Soaring energy prices and skewed trade balances of major countries can have unsettling consequences for India.

India is currently going through the twin boom — of stock and commodity markets. Though rare, the phenomenon is known to occur when an economy is in expansionary phase. Even as the booming markets spell euphoria for a large number of stakeholders, there is need for caution, as highlighted first by the Finance Minister and then by the Prime Minister recently. Global imbalances caused by soaring energy prices and skewed trade balances of major countries can have an unsettling effect on the global economy and decelerate growth worldwide. India cannot escape the consequences. With the gradual integration of the domestic market with the world global market, the country is no more insulated from outside influences.

Currently, not just domestic but international factors also affect prices. Much of the inflation is actually `imported'; internally, it is under reasonable control. Rising dependence on commodity imports at higher prices, primarily of crude, and increasingly of several others, including food products, will sooner rather than later get reflected in prices. Whether energy products, base metals, industrial goods or even agricultural commodities, markets around the world are spiking at a pace not seen in recent years. The commodity boom is clearly a combination of sharp demand expansion and continuing supply constraints, on the one hand, and the huge flow of speculative funds, on the other. A downside risk is inherent in such markets. How long the boom will last and what impact the continuing high commodity prices will have on the world's major economies are tough to predict. But the Indian economy is more vulnerable to domestic imbalances than global ones. The latter are likely to affect India less severely than internal imbalances themselves mainly because India is still not as export-driven as many other economies. It is, therefore, crucial that policymakers address issues that can cause or accelerate domestic imbalances.

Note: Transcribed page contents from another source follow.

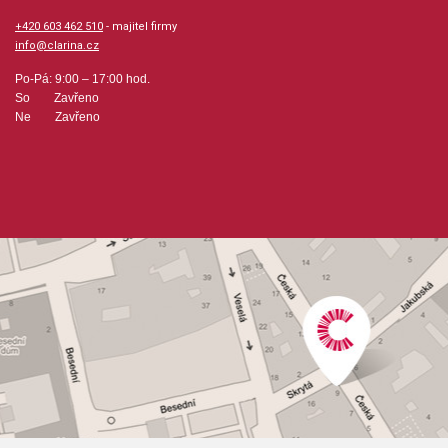
+420 603 462 510
- majitel firmy
info@clarina.cz
Po-Pá: 9:00 – 17:00 hod.
So Zavřeno
Ne Zavřeno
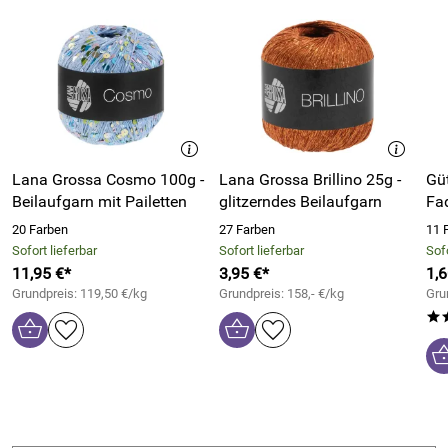
Lana Grossa Cosmo 100g -
Lana Grossa Brillino 25g -
Gü
Beilaufgarn mit Pailetten
glitzerndes Beilaufgarn
Fa
20 Farben
27 Farben
11 
Sofort lieferbar
Sofort lieferbar
Sofo
11,95 €*
3,95 €*
1,6
Grundpreis: 119,50 €/kg
Grundpreis: 158,- €/kg
Gru
*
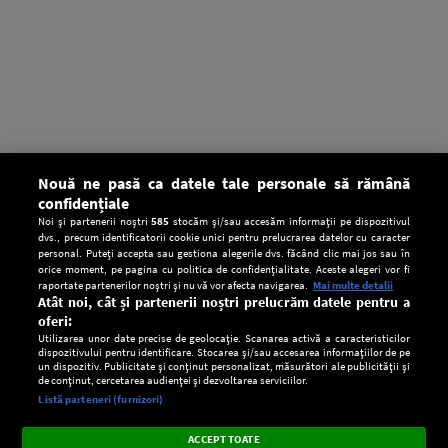
Nouă ne pasă ca datele tale personale să rămână
confidențiale
Noi și partenerii noștri
585
stocăm și/sau accesăm informații pe dispozitivul
dvs., precum identificatorii cookie unici pentru prelucrarea datelor cu caracter
personal. Puteți accepta sau gestiona alegerile dvs. făcând clic mai jos sau în
orice moment, pe pagina cu politica de confidențialitate. Aceste alegeri vor fi
raportate partenerilor noștri și nu vă vor afecta navigarea.
Mai multe detalii
Atât noi, cât și partenerii noștri prelucrăm datele pentru a
oferi:
Utilizarea unor date precise de geolocație. Scanarea activă a caracteristicilor
dispozitivului pentru identificare. Stocarea și/sau accesarea informațiilor de pe
un dispozitiv. Publicitate și conținut personalizat, măsurători ale publicității și
de conținut, cercetarea audienței și dezvoltarea serviciilor.
Setări:
Listă parteneri (furnizori)
Ascultă Europa FM în aplicație
Dark
×
Instalează
Radio live, podcasturi, știri și alerte
ACCEPT TOATE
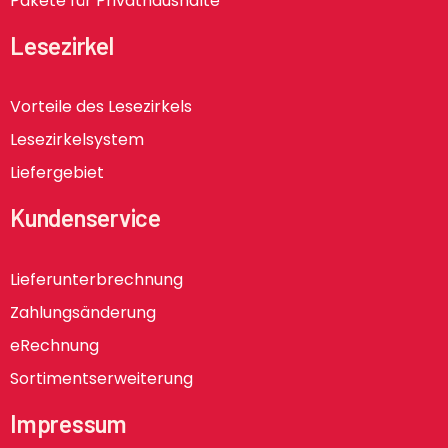
Pakete für Privathaushalte
Lesezirkel
Vorteile des Lesezirkels
Lesezirkelsystem
Liefergebiet
Kundenservice
Lieferunterbrechnung
Zahlungsänderung
eRechnung
Sortimentserweiterung
Impressum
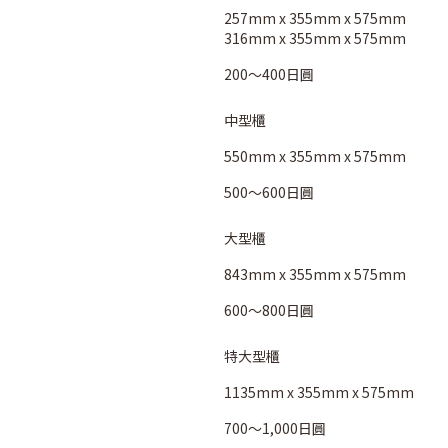
257mm x 355mm x 575mm
316mm x 355mm x 575mm
200～400日圓
中型櫃
550mm x 355mm x 575mm
500～600日圓
大型櫃
843mm x 355mm x 575mm
600～800日圓
特大型櫃
1135mm x 355mm x 575mm
700～1,000日圓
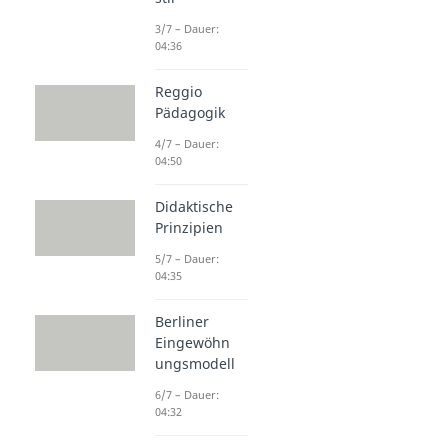
3/7 – Dauer:
04:36
Reggio
Pädagogik
4/7 – Dauer:
04:50
Didaktische
Prinzipien
5/7 – Dauer:
04:35
Berliner
Eingewöhn
ungsmodell
6/7 – Dauer:
04:32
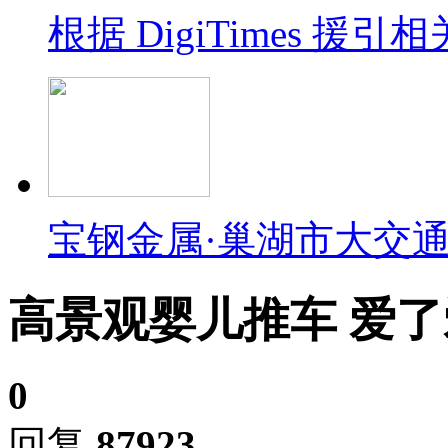
根据 DigiTimes 
宝钢金属·巢湖市大交
高景观婴儿推车 爱
0
回复
87923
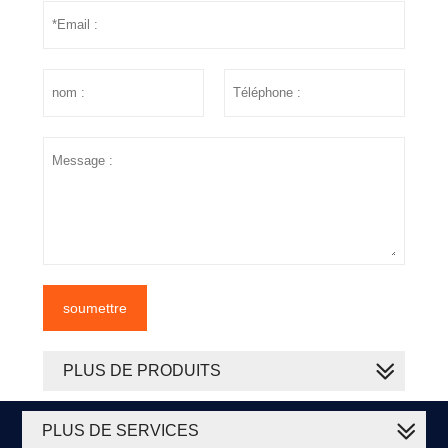
soumettre
PLUS DE PRODUITS
PLUS DE SERVICES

Two vulnerable areas need urgent attention: Infrastructure development and drought-proofing the economy. Both need huge investments. The Government will have to design investor-friendly growth-oriented policies with a long-term perspective to attract large funds for infrastructure development so as to infuse the manufacturing sector with competitiveness. Public-Private Partnership is a way forward, but is stymied by lack of conceptual clarity and policy ambivalence. As for drought-proofing the economy, there is no alternative to strengthening agriculture. It would be naïve to believe that imports can meet domestic food shortages. Imports are a facile option and should be used as a short-term measure. Needed are policies that generate employment and thereby incomes in the rural areas. Two successive seasons of drought and crude prices at $100 a barrel can stop the soaring Sensex in its tracks and pull it down to four digits.